WHERE ARE THE OLDER WORKERS? Ahead of Friday's jobs report, this story from WSJ's Amara Omeokwe raises a critical question for policymakers: "The Covid-19 pandemic has boosted retirements among baby boomers, further straining the tight labor supply and leaving a hole for employers to fill.

"Older workers who could least afford to retire early—those with lower incomes and less education—have been more likely to leave the workforce during the pandemic, researchers have found. The question is whether their retreat is temporary or permanent. Some retired because of Covid-19 fears, and others after failing to find suitable work."

Fly Around

'WARMER CONNECTIONS' BETWEEN TRUMP TEAM AND SAUDIS — The list of attendees at Saudi Arabia's annual investment conference last week included a number of former Trump administration officials and advisers, including former Treasury Secretary Steven Mnuchin. NYT's Kate Kelly reports: "Guests affiliated with the Biden administration, which has adopted a chillier posture toward the Saudis than did Mr. Trump, were in far shorter supply. Treasury Secretary Janet Yellen did not attend. Nor did officials from the White House or the State Department. The sole Biden official who spoke at the conference was Don Graves, deputy secretary of commerce."

INFLATION FIGHTERS LURE EMERGING-MARKET INVESTORS AS PRICES SOAR — Bloomberg's Netty Idayu Ismail, Sydney Maki and Srinivasan Sivabalan: "Investors are raising the stakes for emerging-market central banks, rewarding those doing the most to prevent inflation from becoming more than transitory.

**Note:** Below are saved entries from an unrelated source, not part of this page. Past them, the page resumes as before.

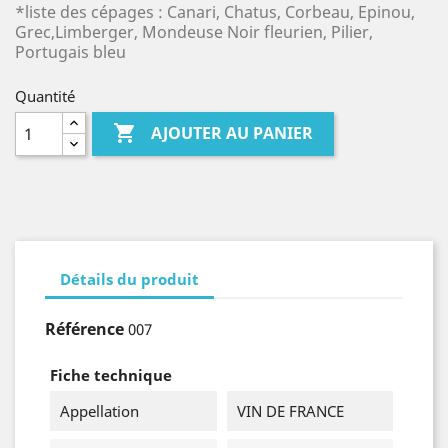
*liste des cépages : Canari, Chatus, Corbeau, Epinou,
Grec,Limberger, Mondeuse Noir fleurien, Pilier,
Portugais bleu
Quantité

AJOUTER AU PANIER
Détails du produit
Référence
007
Fiche technique
Appellation
VIN DE FRANCE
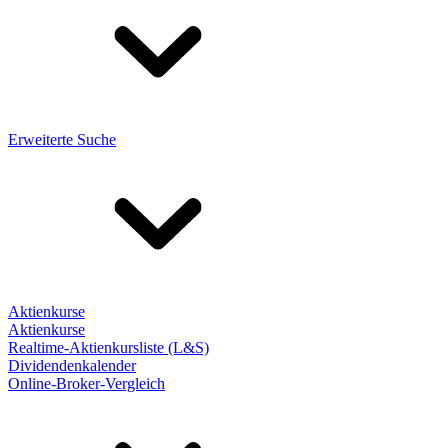
Erweiterte Suche
Aktienkurse
Aktienkurse
Realtime-Aktienkursliste (L&S)
Dividendenkalender
Online-Broker-Vergleich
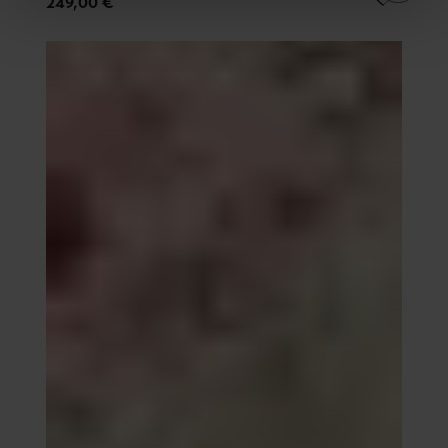
249,00 €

With inflation in developing nations now exceeding expectations by the most in more than a decade, assets backed by policy makers who are getting ahead of price pressures are enticing fund managers more than ever."

HOW ROBINHOOD CASHES IN ON THE OPTIONS BOOM By WSJ's Alexander Osipovich and Gunjan Banerjee: "High-speed trading firms are paying brokers billions of dollars a year to execute options orders , leading them to promote the risky trades whose popularity has boomed among small investors. The practice, called payment for order flow, has made options a cash cow for brokerages such as Robinhood Markets Inc. and TD Ameritrade. They can make twice as much or more from selling customers' options orders as they do from selling order flow for stocks."